The blood began to ebb from Avoye's face. "But why——"
"Why? To humiliate him, and because, weeks earlier, he would not betray M. du Tremblay's plans. The attempt to wring information out of him then, when he was barely able to speak, nearly killed him as it was."
"Tried to wring information out of him—out of Aymar!" repeated Avoye in a horrified voice. "And turned out of Arbelles! But, Monsieur de Courtomer, why have I not been told these things before—why have they been kept from me, and I allowed to think . . ."
Laurent, who had been standing, sat down heavily. "Yes, it might have been better not. But he would do it—anything to spare you a moment's pain."
She stiffened. "I do not like being spared, Monsieur de Courtomer."

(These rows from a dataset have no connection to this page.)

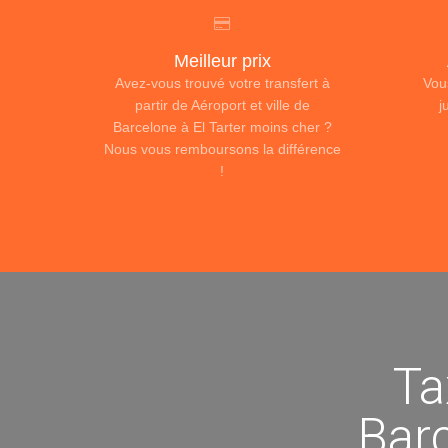
Meilleur prix
Avez-vous trouvé votre transfert à
Vou
partir de Aéroport et ville de
j
Barcelone à El Tarter moins cher ?
Nous vous remboursons la différence
!
Ta
Barc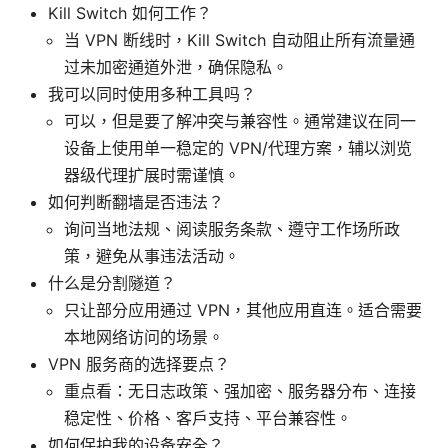
Kill Switch 如何工作？
当 VPN 断线时，Kill Switch 自动阻止所有流量通
过未加密通道外泄，确保隐私。
我可以同时使用多种工具吗？
可以，但是要了解冲突与兼容性。通常建议在同一
设备上使用单一稳定的 VPN/代理方案，辅以浏览
器级代理扩展时需谨慎。
如何判断翻墙是否违法？
询问当地法规、阅读服务条款、遵守工作场所政
策，避免从事违法活动。
什么是分割隧道？
只让部分应用通过 VPN，其他应用直连。适合需要
本地网络访问的场景。
VPN 服务商的选择要点？
重点看：无日志政策、强加密、服务器分布、连接
稳定性、价格、客户支持、平台兼容性。
如何保护我的设备安全？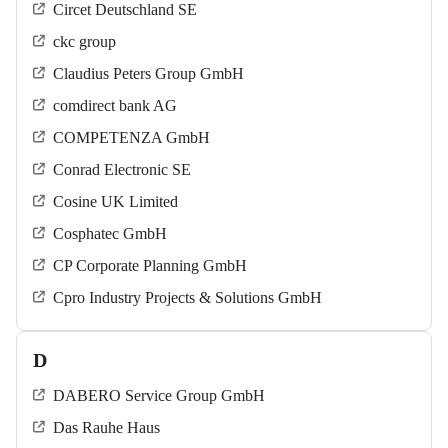
Circet Deutschland SE
ckc group
Claudius Peters Group GmbH
comdirect bank AG
COMPETENZA GmbH
Conrad Electronic SE
Cosine UK Limited
Cosphatec GmbH
CP Corporate Planning GmbH
Cpro Industry Projects & Solutions GmbH
D
DABERO Service Group GmbH
Das Rauhe Haus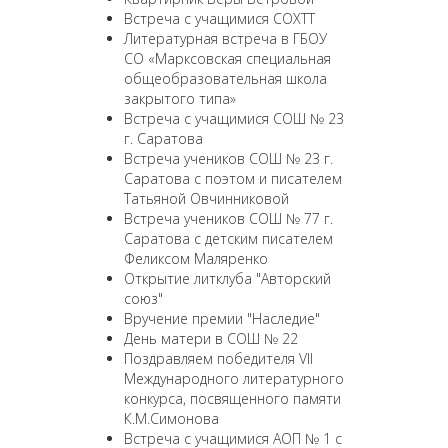
Встреча с учащимися СОХТТ
Литературная встреча в ГБОУ
СО «Марксовская специальная
общеобразовательная школа
закрытого типа»
Встреча с учащимися СОШ № 23
г. Саратова
Встреча учеников СОШ № 23 г.
Саратова с поэтом и писателем
Татьяной Овчинниковой
Встреча учеников СОШ № 77 г.
Саратова с детским писателем
Феликсом Маляренко
Открытие литклуба "Авторский
союз"
Вручение премии "Наследие"
День матери в СОШ № 22
Поздравляем победителя VII
Международного литературного
конкурса, посвященного памяти
К.М.Симонова
Встреча с учащимися АОП № 1 с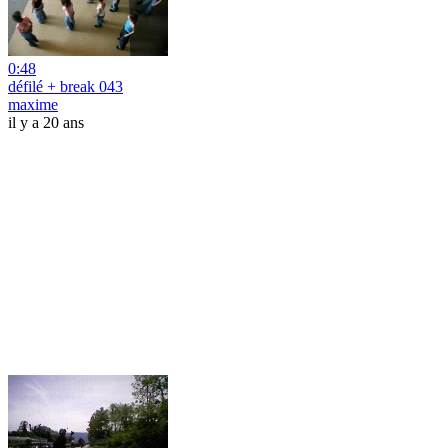
0:48
défilé + break 043
maxime
il y a 20 ans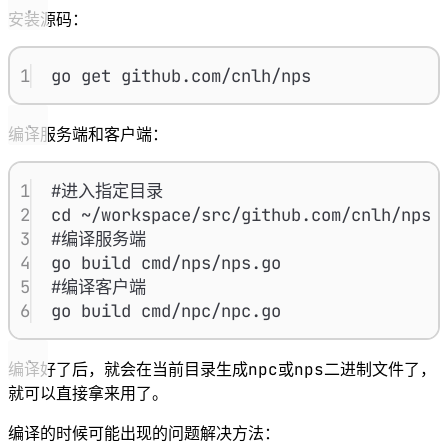
安装源码：
1
go get github.com/cnlh/nps
编译服务端和客户端：
1
#进入指定目录
2
cd ~/workspace/src/github.com/cnlh/nps
3
#编译服务端
4
go build cmd/nps/nps.go
5
#编译客户端
6
go build cmd/npc/npc.go
npc
nps
编译好了后，就会在当前目录生成
或
二进制文件了，
就可以直接拿来用了。
编译的时候可能出现的问题解决方法：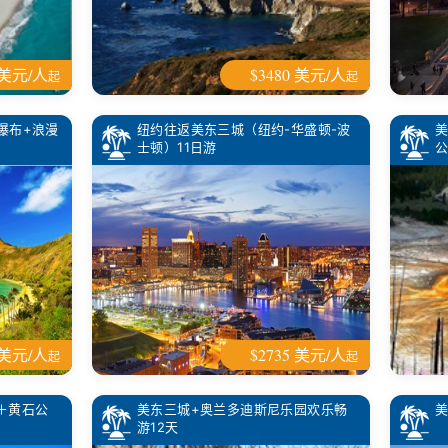
 美元/人
$3480 美元/人
起
起
瀑布+浪漫
纽约往返美东三城（纽约-华盛顿-波
美
士顿）11日游
公
 美元/人
$2735 美元/人
起
起
＋黄石公
美东三城+奥兰多迪斯尼乐园欢乐畅
美
游12天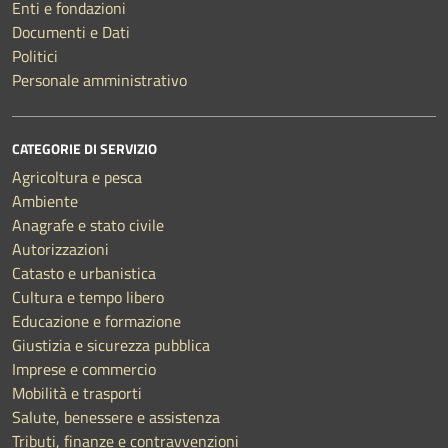
Enti e fondazioni
Documenti e Dati
Politici
Personale amministrativo
CATEGORIE DI SERVIZIO
Agricoltura e pesca
Ambiente
Anagrafe e stato civile
Autorizzazioni
Catasto e urbanistica
Cultura e tempo libero
Educazione e formazione
Giustizia e sicurezza pubblica
Imprese e commercio
Mobilità e trasporti
Salute, benessere e assistenza
Tributi, finanze e contravvenzioni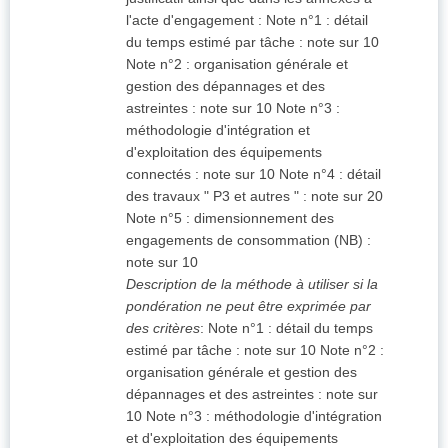
l'acte d'engagement : Note n°1 : détail
du temps estimé par tâche : note sur 10
Note n°2 : organisation générale et
gestion des dépannages et des
astreintes : note sur 10 Note n°3 :
méthodologie d'intégration et
d'exploitation des équipements
connectés : note sur 10 Note n°4 : détail
des travaux " P3 et autres " : note sur 20
Note n°5 : dimensionnement des
engagements de consommation (NB) :
note sur 10
Description de la méthode à utiliser si la
pondération ne peut être exprimée par
des critères
:
Note n°1 : détail du temps
estimé par tâche : note sur 10 Note n°2 :
organisation générale et gestion des
dépannages et des astreintes : note sur
10 Note n°3 : méthodologie d'intégration
et d'exploitation des équipements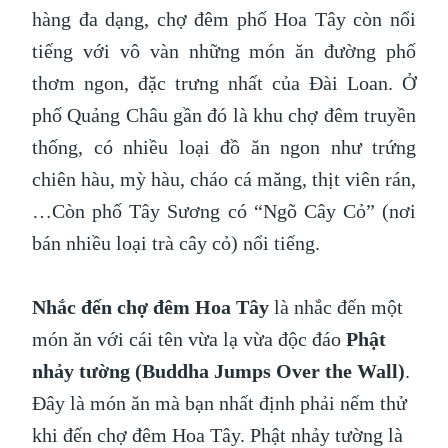
hàng đa dạng, chợ đêm phố Hoa Tây còn nổi
tiếng với vô vàn những món ăn đường phố
thơm ngon, đặc trưng nhất của Đài Loan. Ở
phố Quảng Châu gần đó là khu chợ đêm truyền
thống, có nhiều loại đồ ăn ngon như trứng
chiên hàu, mỳ hàu, cháo cá măng, thịt viên rán,
…Còn phố Tây Sương có “Ngõ Cây Cỏ” (nơi
bán nhiều loại trà cây cỏ) nổi tiếng.
Nhắc đến chợ đêm Hoa Tây
là nhắc đến một
món ăn với cái tên vừa lạ vừa độc đáo
Phật
nhảy tường (Buddha Jumps Over the Wall)
.
Đây là món ăn mà bạn nhất định phải nếm thử
khi đến chợ đêm Hoa Tây. Phật nhảy tường là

"No, Madame. And I know that you are brave; your cousin knows it, too. But it is difficult for a man—for some men, that is" (he did not at the moment feel himself to be of their number) "to hurt a woman when by keeping the hurt to themselves they can spare her."
"I know they think that. They do not realize what a woman—what some women—feel about it. And need sparing a woman involve lying to her?" There was a passion of abhorrence in her tone—then, with extreme suddenness, she caught herself up. "I do not mean, of course, that my cousin lied to me!" And there was almost defiance in the gaze with which she met Laurent's. But as that young man was speechless, trying to digest this remarkable statement, she was able to hurry on to say, "Then I was misled when I thought he was well treated at Arbelles?"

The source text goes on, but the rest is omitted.